The Return of Digg, a Star of Web 2.0
Two decades after creating Digg, a community-focused social message board, Kevin Rose is reviving the site and teaming up with a founder of Reddit.


Two decades after creating Digg, a community-focused social message board, Kevin Rose is reviving the site and teaming up with a founder of Reddit.
In the summer of 2005, Alexis Ohanian, a tech entrepreneur, sent an email to his colleague Steve Huffman with an ominous subject line: “Meet the enemy.”
The body of the email contained just one line — a link to Digg, a community-focused social message board where people shared and discussed news articles and links to other sites they found interesting. Mr. Ohanian and Mr. Huffman, who had founded a similar effort called Reddit, set their competitive sights on Digg and its founder, Kevin Rose.
In the 20 years since, these entrepreneurs have gone onto other projects and, in true Silicon Valley fashion, dipped into other parts of tech. Along the way, Digg, which went from popular to not, all but died.
On Wednesday, Mr. Rose announced that he had bought back Digg for an undisclosed sum from Money Group, a digital media company, and would rebuild it to take on Reddit. And he is doing it with an unlikely ally: Mr. Ohanian.
“This is the perfect time to revisit this idea with fresh eyes,” Mr. Rose, 48, now a venture capitalist at True Ventures, said in an interview. He said social media had become so ubiquitous that “it doesn’t need to be winner take all,” adding that “we don’t need to take down Reddit to win.”

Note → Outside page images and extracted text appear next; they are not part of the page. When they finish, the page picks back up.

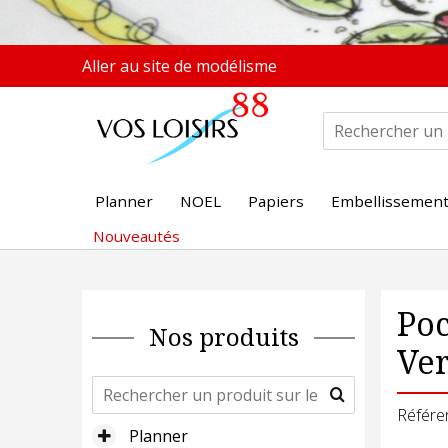
Aller au site de modélisme
Planner
NOEL
Papiers
Embellissemen
Nouveautés
Poc
Nos produits
Ver
Référe
Planner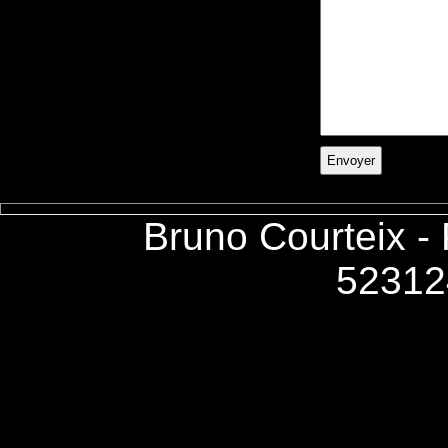
Bruno Courteix -
52312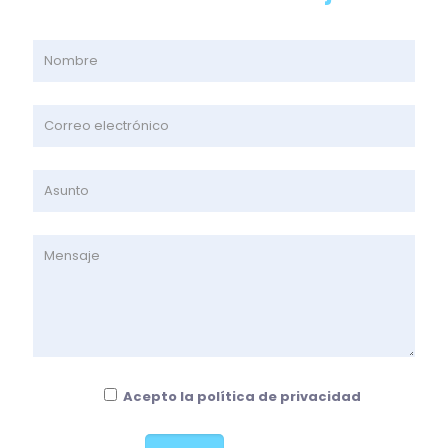
Acepto la política de privacidad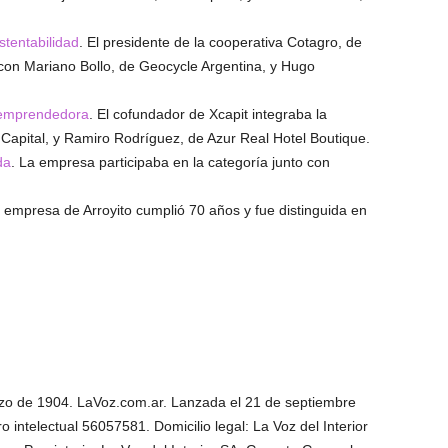
tentabilidad
. El presidente de la cooperativa Cotagro, de
con Mariano Bollo, de Geocycle Argentina, y Hugo
 emprendedora
. El cofundador de Xcapit integraba la
 Capital, y Ramiro Rodríguez, de Azur Real Hotel Boutique.
da
. La empresa participaba en la categoría junto con
a empresa de Arroyito cumplió 70 años y fue distinguida en
rzo de 1904. LaVoz.com.ar. Lanzada el 21 de septiembre
ro intelectual 56057581. Domicilio legal: La Voz del Interior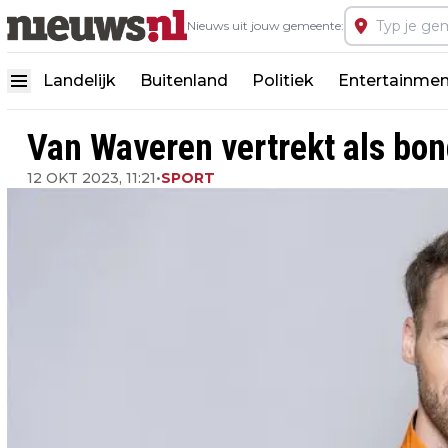
Nieuws uit jouw gemeente:
Landelijk
Buitenland
Politiek
Entertainmen
Van Waveren vertrekt als bon
12 OKT 2023, 11:21
•
SPORT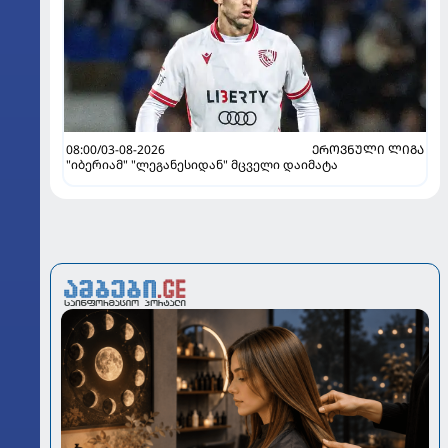
08:00/03-08-2026
ᲔᲠᲝᲕᲜᲣᲚᲘ ᲚᲘᲒᲐ
"იბერიამ" "ლეგანესიდან" მცველი დაიმატა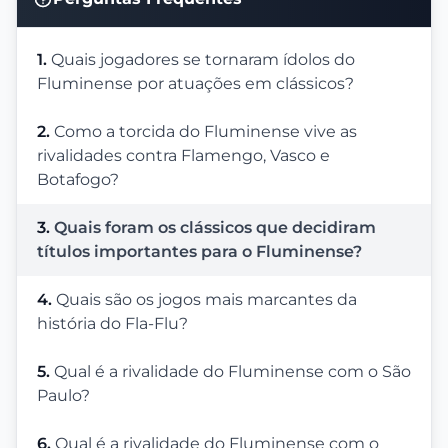
1.
Quais jogadores se tornaram ídolos do
Fluminense por atuações em clássicos?
2.
Como a torcida do Fluminense vive as
rivalidades contra Flamengo, Vasco e
Botafogo?
3.
Quais foram os clássicos que decidiram
títulos importantes para o Fluminense?
4.
Quais são os jogos mais marcantes da
história do Fla-Flu?
5.
Qual é a rivalidade do Fluminense com o São
Paulo?
6.
Qual é a rivalidade do Fluminense com o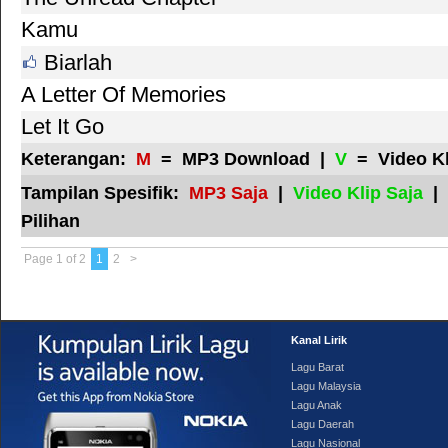
Kamu
Biarlah
A Letter Of Memories
Let It Go
Keterangan:
M
= MP3 Download |
V
= Video K
Tampilan Spesifik:
MP3 Saja
|
Video Klip Saja
|
Pilihan
Page 1 of 2
1
2
>
Kanal Lirik
Lagu Barat
Lagu Malaysia
Lagu Anak
Lagu Daerah
Lagu Nasional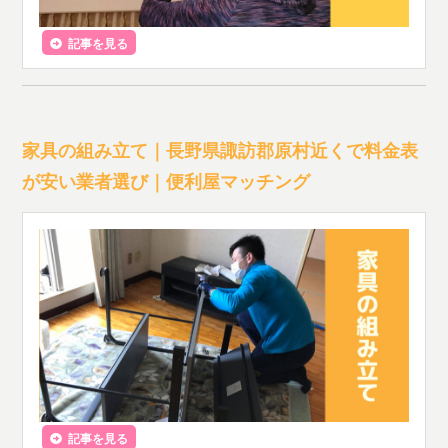
記事を見る
家具の組み立て｜長野県諏訪郡原村近くで料金表
が安い業者選び｜便利屋マッチング
記事を見る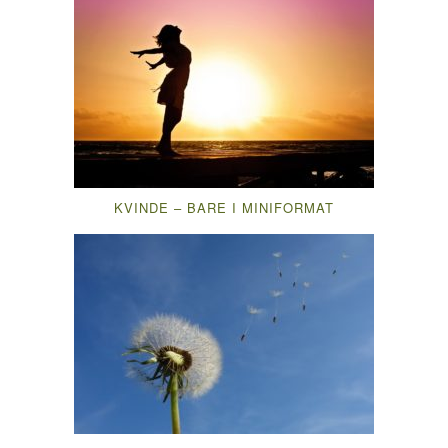
KVINDE – BARE I MINIFORMAT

Mr. Rose and Mr. Ohanian, 41, are relaunching Digg when social media is in tumult. Elon Musk, who bought Twitter in 2022 and renamed it X, has turned the platform into a mirror of himself. Meta, which owns Facebook and Instagram, is becoming more video-focused to compete with TikTok. And Reddit, which went public a year ago, has added gamelike features to nudge users into spending more time on the site — and more time looking at advertising.